Un polar au cœur de l’actualité
En prologue, dans les environs de Lyon, un homme tue deux individus qu’il rend responsables d’assassinats. C’est au Mali, à Bamako, que Souleymane Camara, dit Solo, traîne son mal-être. Ancien flic de France, il est devenu détective privé. Il a acquis une solide réputation en menant quelques affaires promptement, avec succès. Il reçoit la visite de Faten Tebessi, une avocate française. Elle est là pour aider Bahia, sa jeune sœur, qui s’est fait prendre, à l’aéroport de Bamako, avec treize kilos de cocaïne. Elle risque une très lourde peine. Solo hésite, mais devant les arguments avancés par la jeune femme, il décide de s’occuper de l’affaire. Il sera l’intermédiaire pour convaincre, contre une somme conséquente, le juge d’instruction d’être indulgent vis-à-vis de Bahia.
Mais, si le juge se laisse facilement acheter, Bahia est retrouvée égorgée, flottant dans le Niger. Faten veut que Solo retrouve les assassins pour se venger. Ce dernier ne veut pas aller plus loin. Alors, la jeune avocate fait courir le bruit qu’il a accepté son contrat et qu’il traque les responsables du meurtre pour les tuer. En rentrant chez lui, Solo trouve trois hommes qui le menacent. Pour appuyer leurs dires, ils coupent la main de Drissa, son ami et « gardinier » qui s’éteint, quelques heures plus tard, à l’hôpital. Solo alors ne vit plus que pour venger la mort de son ami. Il ne sait pas encore, bien qu’il s’en doute, qu’il entre en guerre contre une structure mafieuse bien implantée dans le trafic de drogues et absolument pas décidée à se laisser faire…
L’auteur a choisi de placer son intrigue au Mali, un pays qu’il connait bien. Pour son activité professionnelle, il a passé quatre ans à y traquer des trafiquants de drogue, dans le cadre d’une coopération. C’est donc dans ce décor, et dans ce domaine, qu’il développe une intrigue autour d’un héros au passé tourmenté. Celui-ci s’est refait une existence dans son pays d’origine. Malgré ses succès d’enquêteur, il traîne un mal-être qu’il noie dans des flots d’alcool, ce poison en vente libre qui n’efface les mauvais souvenirs que momentanément.

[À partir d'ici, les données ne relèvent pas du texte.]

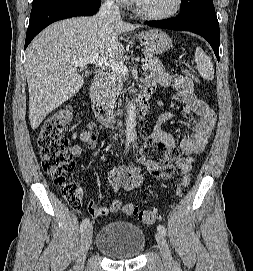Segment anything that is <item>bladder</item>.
<instances>
[{
    "mask_svg": "<svg viewBox=\"0 0 253 271\" xmlns=\"http://www.w3.org/2000/svg\"><path fill=\"white\" fill-rule=\"evenodd\" d=\"M146 237L142 229L131 222L114 221L99 231L95 246L111 260H129L141 255Z\"/></svg>",
    "mask_w": 253,
    "mask_h": 271,
    "instance_id": "1",
    "label": "bladder"
}]
</instances>
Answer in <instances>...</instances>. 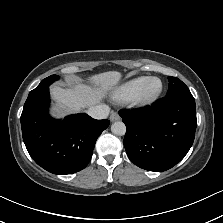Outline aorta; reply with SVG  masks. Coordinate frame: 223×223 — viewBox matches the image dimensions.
<instances>
[{
  "label": "aorta",
  "instance_id": "762f6f07",
  "mask_svg": "<svg viewBox=\"0 0 223 223\" xmlns=\"http://www.w3.org/2000/svg\"><path fill=\"white\" fill-rule=\"evenodd\" d=\"M126 131L125 124L122 121H115L111 125V132L113 134L124 135Z\"/></svg>",
  "mask_w": 223,
  "mask_h": 223
}]
</instances>
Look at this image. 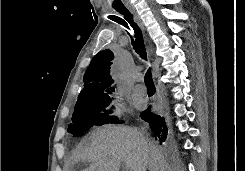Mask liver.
I'll list each match as a JSON object with an SVG mask.
<instances>
[{"label":"liver","instance_id":"6515ba94","mask_svg":"<svg viewBox=\"0 0 245 171\" xmlns=\"http://www.w3.org/2000/svg\"><path fill=\"white\" fill-rule=\"evenodd\" d=\"M90 139V145L74 156L75 163H91L84 171H119L122 163L130 171H173L159 148L133 128L104 126L93 131Z\"/></svg>","mask_w":245,"mask_h":171}]
</instances>
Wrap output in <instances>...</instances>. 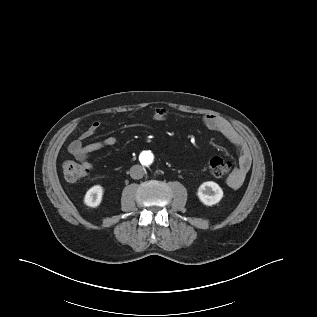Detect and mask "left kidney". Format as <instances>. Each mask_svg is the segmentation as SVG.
<instances>
[{
  "label": "left kidney",
  "mask_w": 317,
  "mask_h": 317,
  "mask_svg": "<svg viewBox=\"0 0 317 317\" xmlns=\"http://www.w3.org/2000/svg\"><path fill=\"white\" fill-rule=\"evenodd\" d=\"M197 195L204 205L212 206L222 199L223 191L217 183L207 181L200 185Z\"/></svg>",
  "instance_id": "5707ae66"
}]
</instances>
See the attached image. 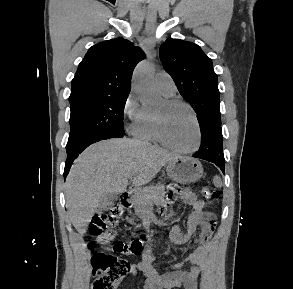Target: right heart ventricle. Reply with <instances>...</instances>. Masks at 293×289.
Here are the masks:
<instances>
[{
	"label": "right heart ventricle",
	"mask_w": 293,
	"mask_h": 289,
	"mask_svg": "<svg viewBox=\"0 0 293 289\" xmlns=\"http://www.w3.org/2000/svg\"><path fill=\"white\" fill-rule=\"evenodd\" d=\"M165 96L169 97L171 95ZM134 134L140 140L147 142H157V138L154 133L153 113L151 111L144 109L142 120L137 126Z\"/></svg>",
	"instance_id": "obj_1"
}]
</instances>
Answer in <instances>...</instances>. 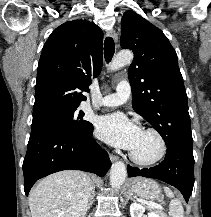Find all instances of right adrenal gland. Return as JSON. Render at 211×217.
Returning <instances> with one entry per match:
<instances>
[{
    "label": "right adrenal gland",
    "mask_w": 211,
    "mask_h": 217,
    "mask_svg": "<svg viewBox=\"0 0 211 217\" xmlns=\"http://www.w3.org/2000/svg\"><path fill=\"white\" fill-rule=\"evenodd\" d=\"M94 196H95V191L93 189L92 194L90 195L88 200V208H90V206L92 205Z\"/></svg>",
    "instance_id": "obj_1"
}]
</instances>
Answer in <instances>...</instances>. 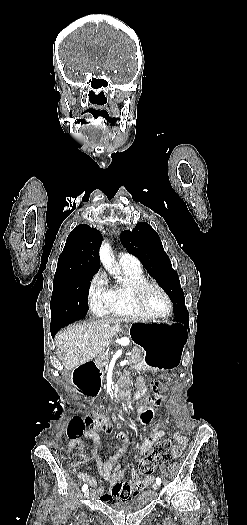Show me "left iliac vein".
<instances>
[{"label":"left iliac vein","mask_w":247,"mask_h":525,"mask_svg":"<svg viewBox=\"0 0 247 525\" xmlns=\"http://www.w3.org/2000/svg\"><path fill=\"white\" fill-rule=\"evenodd\" d=\"M153 488H154V490H158L159 489V485L158 484H154Z\"/></svg>","instance_id":"obj_1"}]
</instances>
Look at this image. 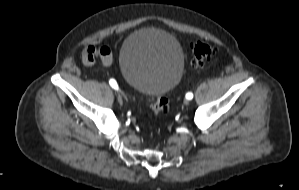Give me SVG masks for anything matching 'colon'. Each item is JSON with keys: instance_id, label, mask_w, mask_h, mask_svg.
<instances>
[{"instance_id": "5ec220e1", "label": "colon", "mask_w": 299, "mask_h": 190, "mask_svg": "<svg viewBox=\"0 0 299 190\" xmlns=\"http://www.w3.org/2000/svg\"><path fill=\"white\" fill-rule=\"evenodd\" d=\"M218 59L219 53L216 47L207 43L198 42L193 46L190 65L192 67H199L205 63L217 61ZM84 62L91 64L93 61L92 58L88 56ZM150 108L152 113L156 116L167 112L169 110V99L166 96L155 97L151 101Z\"/></svg>"}]
</instances>
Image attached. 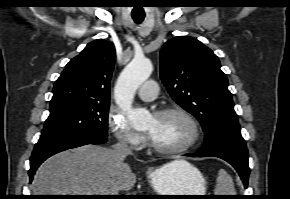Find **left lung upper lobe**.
I'll return each instance as SVG.
<instances>
[{"mask_svg":"<svg viewBox=\"0 0 290 199\" xmlns=\"http://www.w3.org/2000/svg\"><path fill=\"white\" fill-rule=\"evenodd\" d=\"M218 57L193 37L177 36L160 52V76L170 96L194 115L205 144L222 135H241L228 80Z\"/></svg>","mask_w":290,"mask_h":199,"instance_id":"1","label":"left lung upper lobe"}]
</instances>
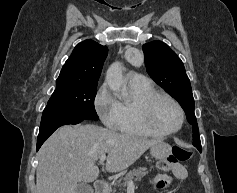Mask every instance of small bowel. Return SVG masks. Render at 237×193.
<instances>
[{
  "instance_id": "c3829d8e",
  "label": "small bowel",
  "mask_w": 237,
  "mask_h": 193,
  "mask_svg": "<svg viewBox=\"0 0 237 193\" xmlns=\"http://www.w3.org/2000/svg\"><path fill=\"white\" fill-rule=\"evenodd\" d=\"M173 175L179 179L183 180L186 179L188 176L187 170L184 166L182 165H177L173 170H172ZM167 176L165 175H159L155 178L156 181H158V186L160 188L164 187L165 182H166Z\"/></svg>"
}]
</instances>
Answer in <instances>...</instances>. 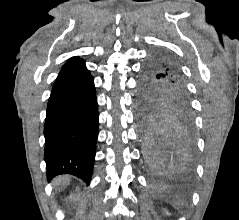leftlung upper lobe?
<instances>
[{
	"instance_id": "obj_1",
	"label": "left lung upper lobe",
	"mask_w": 239,
	"mask_h": 220,
	"mask_svg": "<svg viewBox=\"0 0 239 220\" xmlns=\"http://www.w3.org/2000/svg\"><path fill=\"white\" fill-rule=\"evenodd\" d=\"M190 112L182 70L165 52L154 54L143 71L142 116L144 128L156 126L167 112Z\"/></svg>"
}]
</instances>
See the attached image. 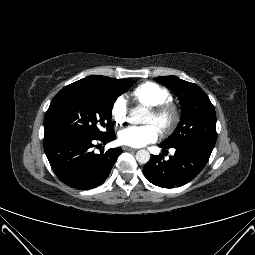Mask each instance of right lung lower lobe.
Instances as JSON below:
<instances>
[{
  "mask_svg": "<svg viewBox=\"0 0 255 255\" xmlns=\"http://www.w3.org/2000/svg\"><path fill=\"white\" fill-rule=\"evenodd\" d=\"M116 138L114 131L100 138L80 134L44 136V150L56 176L66 185L89 190L103 184L122 150L111 148L100 154L92 148ZM98 146V145H97Z\"/></svg>",
  "mask_w": 255,
  "mask_h": 255,
  "instance_id": "obj_1",
  "label": "right lung lower lobe"
}]
</instances>
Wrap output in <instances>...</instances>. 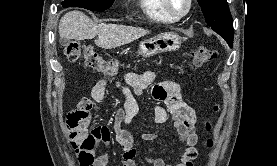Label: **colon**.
<instances>
[{"instance_id":"5ec220e1","label":"colon","mask_w":277,"mask_h":166,"mask_svg":"<svg viewBox=\"0 0 277 166\" xmlns=\"http://www.w3.org/2000/svg\"><path fill=\"white\" fill-rule=\"evenodd\" d=\"M64 53L69 62H76L81 56L84 58L85 65L107 75H114L118 70V62L116 60H107L101 57L92 47L80 44L77 41H69L64 46ZM217 58V51L206 46H200L191 52V65L193 67H201ZM215 112H219L220 108L215 107ZM85 114L76 112L73 121L68 125L70 138L75 147L79 146L88 134V128L84 122ZM207 131L213 129V122L206 123ZM213 139L207 140V146L211 148ZM87 159L80 162L83 164Z\"/></svg>"}]
</instances>
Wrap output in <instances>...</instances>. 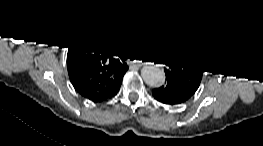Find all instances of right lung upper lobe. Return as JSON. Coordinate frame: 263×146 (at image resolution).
I'll return each instance as SVG.
<instances>
[{"label":"right lung upper lobe","instance_id":"cb5924a9","mask_svg":"<svg viewBox=\"0 0 263 146\" xmlns=\"http://www.w3.org/2000/svg\"><path fill=\"white\" fill-rule=\"evenodd\" d=\"M68 48L67 69L75 90L94 102L112 97L128 69L112 57L114 48L94 27L82 28Z\"/></svg>","mask_w":263,"mask_h":146}]
</instances>
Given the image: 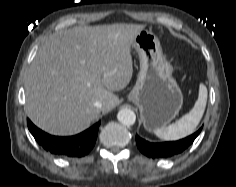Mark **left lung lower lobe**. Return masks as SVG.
<instances>
[{"label": "left lung lower lobe", "instance_id": "left-lung-lower-lobe-1", "mask_svg": "<svg viewBox=\"0 0 236 187\" xmlns=\"http://www.w3.org/2000/svg\"><path fill=\"white\" fill-rule=\"evenodd\" d=\"M201 129L184 139L174 142L150 143L136 135V144L139 150L149 158H167L188 148L199 135Z\"/></svg>", "mask_w": 236, "mask_h": 187}]
</instances>
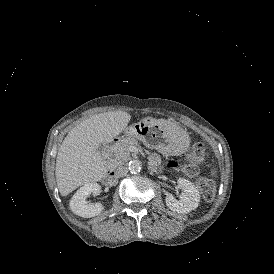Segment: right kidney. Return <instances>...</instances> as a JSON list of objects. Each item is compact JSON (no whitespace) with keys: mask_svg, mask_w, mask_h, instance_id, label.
Segmentation results:
<instances>
[{"mask_svg":"<svg viewBox=\"0 0 274 274\" xmlns=\"http://www.w3.org/2000/svg\"><path fill=\"white\" fill-rule=\"evenodd\" d=\"M101 192V186L97 183H86L73 195L70 200L71 211L83 218H91L99 215L104 209L101 203L88 204L86 198L90 194L99 195Z\"/></svg>","mask_w":274,"mask_h":274,"instance_id":"1","label":"right kidney"}]
</instances>
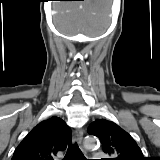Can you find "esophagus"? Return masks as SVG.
Instances as JSON below:
<instances>
[{
    "label": "esophagus",
    "instance_id": "esophagus-1",
    "mask_svg": "<svg viewBox=\"0 0 160 160\" xmlns=\"http://www.w3.org/2000/svg\"><path fill=\"white\" fill-rule=\"evenodd\" d=\"M82 140H83V132L81 129L75 131L73 141L77 142L82 147Z\"/></svg>",
    "mask_w": 160,
    "mask_h": 160
}]
</instances>
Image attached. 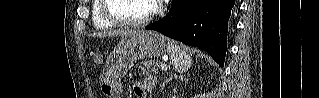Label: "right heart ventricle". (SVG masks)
<instances>
[{"label":"right heart ventricle","mask_w":319,"mask_h":98,"mask_svg":"<svg viewBox=\"0 0 319 98\" xmlns=\"http://www.w3.org/2000/svg\"><path fill=\"white\" fill-rule=\"evenodd\" d=\"M92 25L96 30H106L113 25L104 19L102 15V0H94L91 6Z\"/></svg>","instance_id":"right-heart-ventricle-1"}]
</instances>
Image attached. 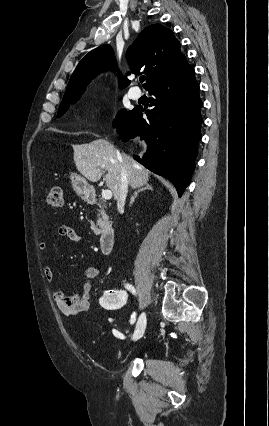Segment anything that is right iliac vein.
Listing matches in <instances>:
<instances>
[{
  "label": "right iliac vein",
  "instance_id": "63e3f726",
  "mask_svg": "<svg viewBox=\"0 0 269 426\" xmlns=\"http://www.w3.org/2000/svg\"><path fill=\"white\" fill-rule=\"evenodd\" d=\"M146 323H147L146 314L142 313L137 321L136 328L133 333L134 341H137L143 336L145 332V328H146Z\"/></svg>",
  "mask_w": 269,
  "mask_h": 426
}]
</instances>
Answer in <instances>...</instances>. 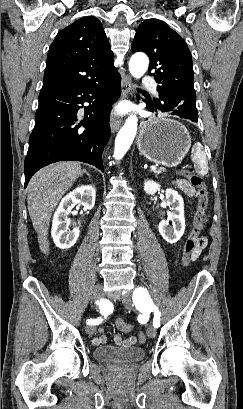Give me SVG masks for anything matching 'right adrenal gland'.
Returning a JSON list of instances; mask_svg holds the SVG:
<instances>
[{"label": "right adrenal gland", "instance_id": "1", "mask_svg": "<svg viewBox=\"0 0 243 409\" xmlns=\"http://www.w3.org/2000/svg\"><path fill=\"white\" fill-rule=\"evenodd\" d=\"M84 173L87 174L90 177V174L88 172H86V170H84Z\"/></svg>", "mask_w": 243, "mask_h": 409}]
</instances>
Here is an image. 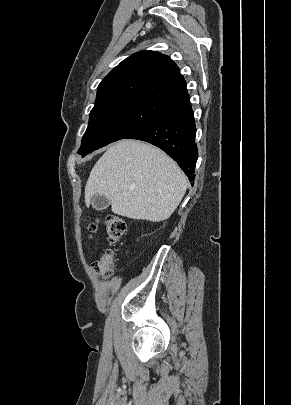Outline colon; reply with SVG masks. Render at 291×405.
Returning a JSON list of instances; mask_svg holds the SVG:
<instances>
[{
  "mask_svg": "<svg viewBox=\"0 0 291 405\" xmlns=\"http://www.w3.org/2000/svg\"><path fill=\"white\" fill-rule=\"evenodd\" d=\"M104 223L107 231V238L114 243L119 241L125 231L126 223L124 219L118 215L109 214L104 218ZM98 227V221L92 222L88 230L91 234L95 233ZM114 253L111 250H106L101 258L93 263L94 271L103 278H110L113 275Z\"/></svg>",
  "mask_w": 291,
  "mask_h": 405,
  "instance_id": "1",
  "label": "colon"
}]
</instances>
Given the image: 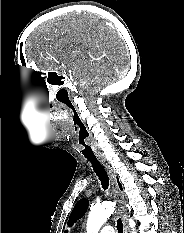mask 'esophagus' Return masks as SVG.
<instances>
[{"instance_id":"esophagus-1","label":"esophagus","mask_w":184,"mask_h":233,"mask_svg":"<svg viewBox=\"0 0 184 233\" xmlns=\"http://www.w3.org/2000/svg\"><path fill=\"white\" fill-rule=\"evenodd\" d=\"M99 160L102 163V165L105 167V169L109 175L110 183H111V194H112L113 198L115 199L116 203L118 204L117 212L121 215L124 233H127L128 226L126 223V215L124 212L125 200H124V198L121 195V192L119 190L117 180H116L115 171H114L112 165L110 164V162L106 158L99 157Z\"/></svg>"}]
</instances>
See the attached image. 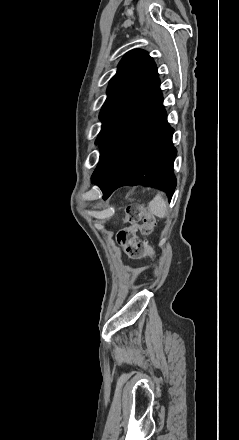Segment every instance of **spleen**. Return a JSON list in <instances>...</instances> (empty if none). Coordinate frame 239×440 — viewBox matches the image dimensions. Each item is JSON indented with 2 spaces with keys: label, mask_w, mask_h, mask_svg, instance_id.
I'll return each mask as SVG.
<instances>
[{
  "label": "spleen",
  "mask_w": 239,
  "mask_h": 440,
  "mask_svg": "<svg viewBox=\"0 0 239 440\" xmlns=\"http://www.w3.org/2000/svg\"><path fill=\"white\" fill-rule=\"evenodd\" d=\"M149 206L154 216H158V218H165L167 206L165 200L162 198V192H159V194L155 196L154 200L150 202Z\"/></svg>",
  "instance_id": "obj_1"
}]
</instances>
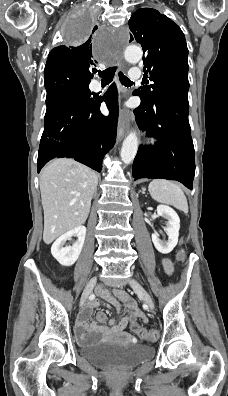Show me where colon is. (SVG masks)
<instances>
[{
  "label": "colon",
  "instance_id": "1",
  "mask_svg": "<svg viewBox=\"0 0 228 396\" xmlns=\"http://www.w3.org/2000/svg\"><path fill=\"white\" fill-rule=\"evenodd\" d=\"M180 259H183V254L179 255ZM130 328L138 333L141 337L145 338L148 341H155L158 338V332L156 330H145L141 328L138 324L132 323Z\"/></svg>",
  "mask_w": 228,
  "mask_h": 396
}]
</instances>
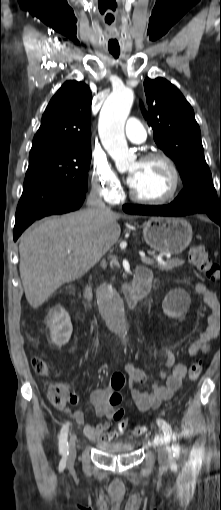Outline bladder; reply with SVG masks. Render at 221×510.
Returning a JSON list of instances; mask_svg holds the SVG:
<instances>
[{"mask_svg":"<svg viewBox=\"0 0 221 510\" xmlns=\"http://www.w3.org/2000/svg\"><path fill=\"white\" fill-rule=\"evenodd\" d=\"M97 447H98V449H100L104 452H108V453H112V454H122V453L131 452L134 449L135 445L131 442L117 441V442H112V443L99 442L97 444Z\"/></svg>","mask_w":221,"mask_h":510,"instance_id":"1","label":"bladder"}]
</instances>
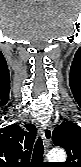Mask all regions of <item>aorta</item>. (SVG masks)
Listing matches in <instances>:
<instances>
[{
	"label": "aorta",
	"mask_w": 81,
	"mask_h": 167,
	"mask_svg": "<svg viewBox=\"0 0 81 167\" xmlns=\"http://www.w3.org/2000/svg\"><path fill=\"white\" fill-rule=\"evenodd\" d=\"M66 153L63 149L54 148L50 150L47 158L50 162H64L66 160Z\"/></svg>",
	"instance_id": "762f6f07"
}]
</instances>
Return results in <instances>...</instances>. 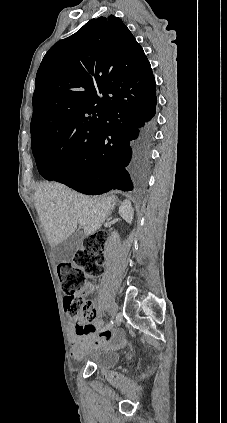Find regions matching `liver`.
<instances>
[{
  "instance_id": "liver-1",
  "label": "liver",
  "mask_w": 227,
  "mask_h": 423,
  "mask_svg": "<svg viewBox=\"0 0 227 423\" xmlns=\"http://www.w3.org/2000/svg\"><path fill=\"white\" fill-rule=\"evenodd\" d=\"M35 208L48 241L56 247L82 225L83 235L102 227L117 202L116 196L89 198L73 192L63 184H39L34 194Z\"/></svg>"
}]
</instances>
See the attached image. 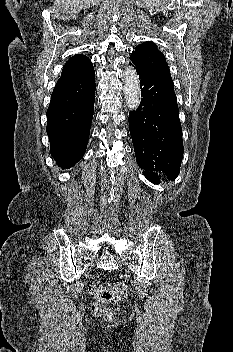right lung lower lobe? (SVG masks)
I'll list each match as a JSON object with an SVG mask.
<instances>
[{"mask_svg": "<svg viewBox=\"0 0 233 352\" xmlns=\"http://www.w3.org/2000/svg\"><path fill=\"white\" fill-rule=\"evenodd\" d=\"M95 72L90 69L70 80L57 82L47 110L50 152L63 169L85 154L95 102Z\"/></svg>", "mask_w": 233, "mask_h": 352, "instance_id": "1", "label": "right lung lower lobe"}]
</instances>
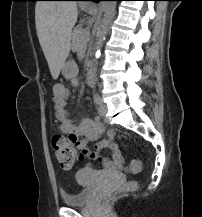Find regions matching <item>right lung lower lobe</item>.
Here are the masks:
<instances>
[{
	"instance_id": "obj_1",
	"label": "right lung lower lobe",
	"mask_w": 202,
	"mask_h": 217,
	"mask_svg": "<svg viewBox=\"0 0 202 217\" xmlns=\"http://www.w3.org/2000/svg\"><path fill=\"white\" fill-rule=\"evenodd\" d=\"M73 1H77V0H73ZM83 1H100V0H83Z\"/></svg>"
}]
</instances>
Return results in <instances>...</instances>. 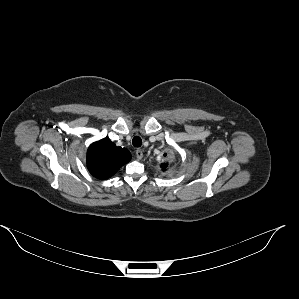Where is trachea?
I'll return each mask as SVG.
<instances>
[{"mask_svg":"<svg viewBox=\"0 0 299 299\" xmlns=\"http://www.w3.org/2000/svg\"><path fill=\"white\" fill-rule=\"evenodd\" d=\"M134 147H140L142 145V139L139 136H135L132 140Z\"/></svg>","mask_w":299,"mask_h":299,"instance_id":"obj_1","label":"trachea"}]
</instances>
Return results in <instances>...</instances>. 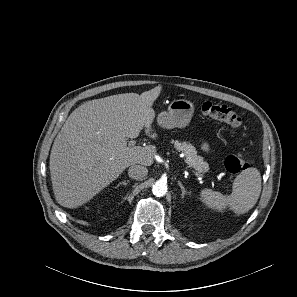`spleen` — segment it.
I'll return each instance as SVG.
<instances>
[{"instance_id":"spleen-1","label":"spleen","mask_w":297,"mask_h":297,"mask_svg":"<svg viewBox=\"0 0 297 297\" xmlns=\"http://www.w3.org/2000/svg\"><path fill=\"white\" fill-rule=\"evenodd\" d=\"M261 193V174L253 167L243 170L234 180L232 193L205 188L201 190L202 202L210 209L223 211L227 206L236 214H244L254 207Z\"/></svg>"}]
</instances>
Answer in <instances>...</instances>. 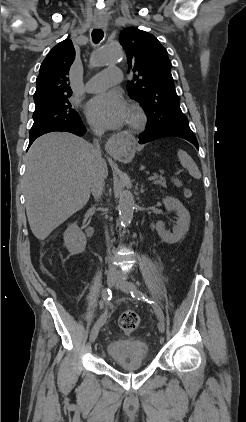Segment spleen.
<instances>
[{"label": "spleen", "instance_id": "obj_1", "mask_svg": "<svg viewBox=\"0 0 246 422\" xmlns=\"http://www.w3.org/2000/svg\"><path fill=\"white\" fill-rule=\"evenodd\" d=\"M178 158L180 160V163L183 167H185L189 174L194 177L195 179L201 178V173L196 165V163L193 161V159L185 152L184 150H178Z\"/></svg>", "mask_w": 246, "mask_h": 422}]
</instances>
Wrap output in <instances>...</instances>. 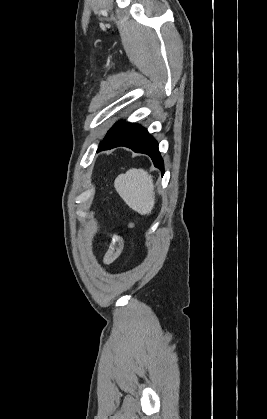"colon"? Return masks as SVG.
<instances>
[{
	"instance_id": "colon-1",
	"label": "colon",
	"mask_w": 267,
	"mask_h": 419,
	"mask_svg": "<svg viewBox=\"0 0 267 419\" xmlns=\"http://www.w3.org/2000/svg\"><path fill=\"white\" fill-rule=\"evenodd\" d=\"M129 225H130V227H133L134 226L132 223H130Z\"/></svg>"
}]
</instances>
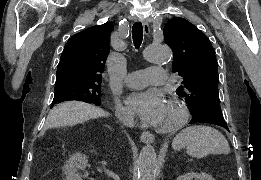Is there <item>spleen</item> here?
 <instances>
[{"mask_svg":"<svg viewBox=\"0 0 261 180\" xmlns=\"http://www.w3.org/2000/svg\"><path fill=\"white\" fill-rule=\"evenodd\" d=\"M181 148L191 158H206L209 154H230V146L223 134L209 126H190L177 136Z\"/></svg>","mask_w":261,"mask_h":180,"instance_id":"obj_1","label":"spleen"}]
</instances>
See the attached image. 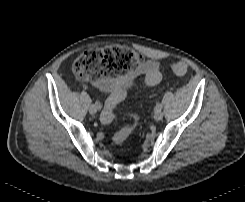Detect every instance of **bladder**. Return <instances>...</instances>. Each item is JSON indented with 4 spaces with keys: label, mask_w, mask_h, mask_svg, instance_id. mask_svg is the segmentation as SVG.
Listing matches in <instances>:
<instances>
[{
    "label": "bladder",
    "mask_w": 245,
    "mask_h": 202,
    "mask_svg": "<svg viewBox=\"0 0 245 202\" xmlns=\"http://www.w3.org/2000/svg\"><path fill=\"white\" fill-rule=\"evenodd\" d=\"M122 89H124L125 91H130L131 89L134 88L133 86V82L127 81V82H123L121 85Z\"/></svg>",
    "instance_id": "bladder-1"
}]
</instances>
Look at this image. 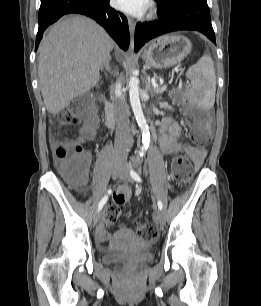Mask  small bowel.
Segmentation results:
<instances>
[{"label":"small bowel","instance_id":"obj_1","mask_svg":"<svg viewBox=\"0 0 261 306\" xmlns=\"http://www.w3.org/2000/svg\"><path fill=\"white\" fill-rule=\"evenodd\" d=\"M183 134L182 126L170 117H164L159 131V143L163 152L171 154L186 152L193 160L195 167L200 168L206 157V150L192 145H183L179 138ZM86 167L88 169L91 162V155L84 154Z\"/></svg>","mask_w":261,"mask_h":306}]
</instances>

Laurent Guillaume place son personnage, entre héros et anti-héros, dans une enquête périlleuse et propose une intrigue aux actions musclées. On ne peut s’empêcher de trouver des ressemblances avec ces “privés” qui officiaient dans les années 1950/60, qui consommaient force boissons corsées, recevaient des coups et des horions à longueur de roman, plaisantaient avec leurs bourreaux et avaient la répartie cocasse même dans des situations dramatiques. Cependant, ces “privés” réussissaient à vaincre l’adversité, combattre le Mal et faire triompher, à défaut de justice, certaines idées morales.
Le romancier donne une image inhabituelle de ce pays, de son administration, du fonctionnement de ses structures. Il explicite les ramifications et les interactions entre fonctionnaires de police et de justice, présente la corruption telle qu’elle se pratique, sans juger ni condamner. C’est un état de fait, une “tradition” initiée au plus haut niveau de pouvoir. Mais il montre aussi que des fonctionnaires savent rester intègres et assurer leur mission sans compromission. Il truffe son récit de remarques sur le Mali, sur Bamako, sur le sort des métis, sur leur place difficile à trouver, car ils ne sont nulle part. Il dresse un portrait réaliste d’une population résignée, fait ressentir avec véracité le découragement que peuvent éprouver ceux sur qui pleuvent toutes les misères, les accidents de la vie.
Laurent guillaume signe, avec Black Cocaïne, un roman solide, avec une intrigue bien menée où l’action prime pour le plus grand plaisir du lecteur amateur d’aventures et de dépaysement.
serge perraud
Laurent Guillaume, Black Cocaïne, Denoël, coll : “Sueurs froides”, octobre 2013, 256 p. – 1700 €.